Wednesday, two days before the move, Perlman got a call from Beebe. The offer was this: An unequivocal commitment to the Big 12. But only until 2016.
“Neither Tom nor I thought that was a very long-term commitment to the Big 12,” Perlman said.
That set in motion a move to the Big Ten. The Regents met by conference call on Wednesday to add a resolution to the agenda. By Friday morning, Delany put in the call to Beebe: Nebraska’s applying. We’re accepting.
Perlman and Osborne spent much of their Regents presentation laying out a compelling case that Texas’ unwillingness to compromise - and its Pac-10 gambit - lie at the roots of Nebraska’s departure and the potential destruction of the Big 12.
Osborne, subdued and congenial for most of the day, slightly raised his tone and sharpened his inflection for his short-but-damning summation.
“One school leaving a conference does not break up a conference,” Osborne said. “Two schools leaving a conference does not break up a conference. Six schools leaving a conference breaks up a conference.
“We have acted independently, we have been transparent, we’ve let people in the Big 12 Conference know what we were thinking, we have not hidden any agenda, we dealt with only one conference and we’ve been straight up with them. We’ve not tried to influence or coerce anyone to go with us or anything else.”
Later, Osborne extended an olive branch to his former league.

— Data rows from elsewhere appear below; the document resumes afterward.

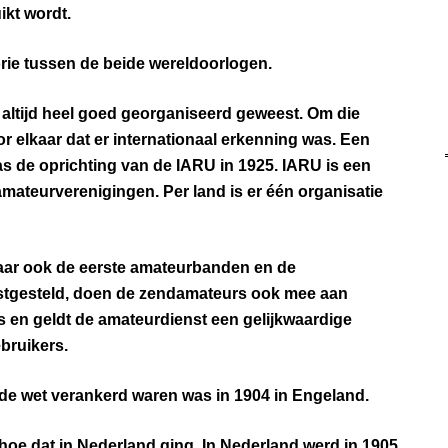
ikt wordt.
rie tussen de beide wereldoorlogen.
l altijd heel goed georganiseerd geweest. Om die
 elkaar dat er internationaal erkenning was. Een
as de oprichting van de IARU in 1925. IARU is een
amateurverenigingen. Per land is er één organisatie
waar ook de eerste amateurbanden en de
tgesteld, doen de zendamateurs ook mee aan
es en geldt de amateurdienst een gelijkwaardige
bruikers.
 de wet verankerd waren was in 1904 in Engeland.
hoe dat in Nederland ging. In Nederland werd in 1905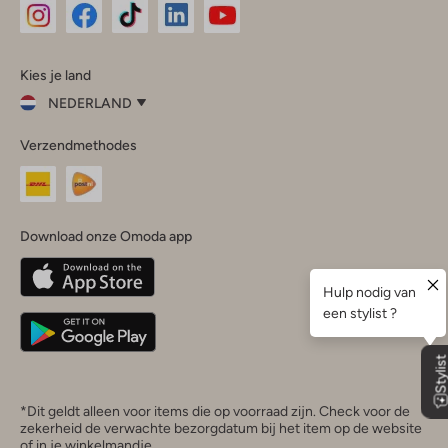
Omoda
Omoda
Omoda
Omoda
Omoda
Kies je land
Instagram
Facebook
TikTok
LinkedIn
YouTube
NEDERLAND
Kies
Verzendmethodes
je
Sluit
land
Nederland
België
(Nederlands)
Download onze Omoda app
Belgique
(Français)
Deutschland
*Dit geldt alleen voor items die op voorraad zijn. Check voor de
zekerheid de verwachte bezorgdatum bij het item op de website
of in je winkelmandje.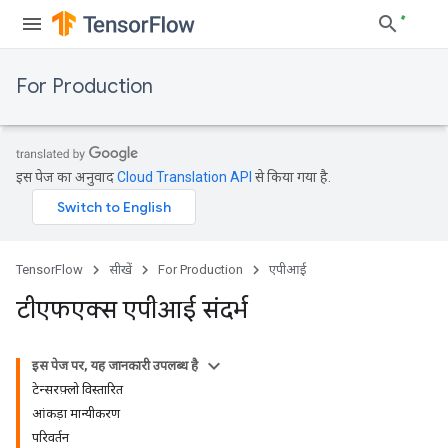
For Production
इस पेज का अनुवाद
Cloud Translation API
से किया गया है.
TensorFlow
सीखें
For Production
एपीआई
टीएफएक्स एपीआई संदर्भ
इस पेज पर, यह जानकारी उपलब्ध है
टेन्सरफ़्लो विस्तारित
आंकड़ा मान्यीकरण
परिवर्तन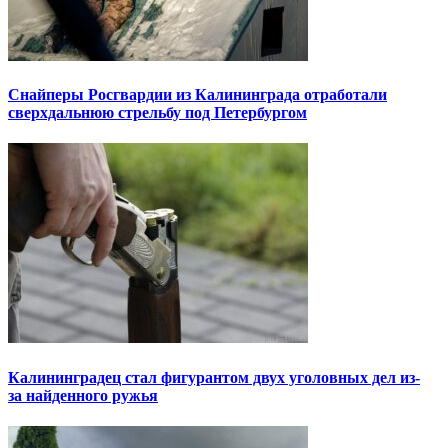
Снайперы Росгвардии из Калининграда отработали
сверхдальнюю стрельбу под Петербургом
Калининградец стал фигурантом двух уголовных дел из-
за найденного ружья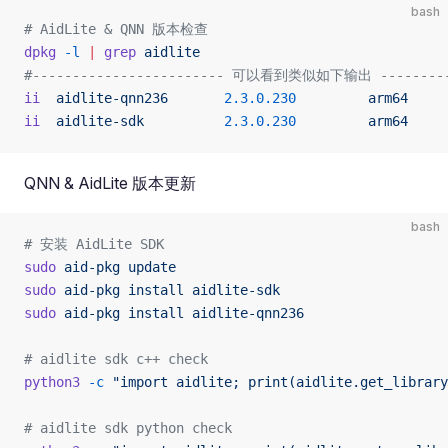
bash
# AidLite & QNN 版本检查
dpkg
 -l
 |
 grep
 aidlite
#------------------------ 可以看到类似如下输出 ----------
ii
  aidlite-qnn236
       2.3.0.230
         arm64
     
ii
  aidlite-sdk
          2.3.0.230
         arm64
     
QNN & AidLite 版本更新
bash
# 安装 AidLite SDK
sudo
 aid-pkg
 update
sudo
 aid-pkg
 install
 aidlite-sdk
sudo
 aid-pkg
 install
 aidlite-qnn236
# aidlite sdk c++ check
python3
 -c
 "import aidlite; print(aidlite.get_library
# aidlite sdk python check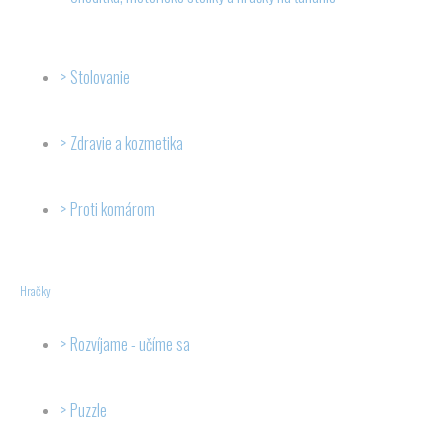
Stolovanie
Zdravie a kozmetika
Proti komárom
Hračky
Rozvíjame - učíme sa
Puzzle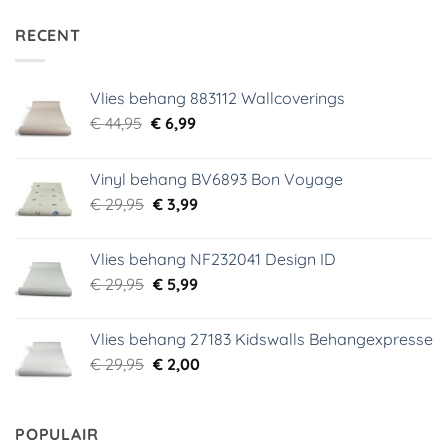
RECENT
Vlies behang 883112 Wallcoverings
Oorspronkelijke
Huidige
€
44,95
€
6,99
prijs
prijs
was:
is:
Vinyl behang BV6893 Bon Voyage
€ 44,95.
€ 6,99.
Oorspronkelijke
Huidige
€
29,95
€
3,99
prijs
prijs
was:
is:
Vlies behang NF232041 Design ID
€ 29,95.
€ 3,99.
Oorspronkelijke
Huidige
€
29,95
€
5,99
prijs
prijs
was:
is:
Vlies behang 27183 Kidswalls Behangexpresse
€ 29,95.
€ 5,99.
Oorspronkelijke
Huidige
€
29,95
€
2,00
prijs
prijs
was:
is:
€ 29,95.
€ 2,00.
POPULAIR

“I don’t want members of the Big 12 to feel that somehow we look down upon them or we’re glad that we’re gone,” he said. “If some of them end up in unpleasant circumstances we’re sorry about that.”
For now it does not appear any of them are joining Nebraska in the Big Ten. Beebe said he didn’t believe the league was further interested in any other member school, which would include Missouri, which believed itself a certainty just one month ago.
The Big Ten, founded in 1896 as the Western Conference - or, in some circles, as simply “The Conference” - is the nation’s oldest Division 1-A athletic conference. It started with seven members - Chicago, Illinois, Minnesota, Michigan, Northwestern, Purdue and Wisconsin. Iowa and Indiana joined in 1899 and the league renamed itself “The Big Nine.” Ohio State joined in 1912 while the Wolverines had a nine-year hiatus from 1907-1916.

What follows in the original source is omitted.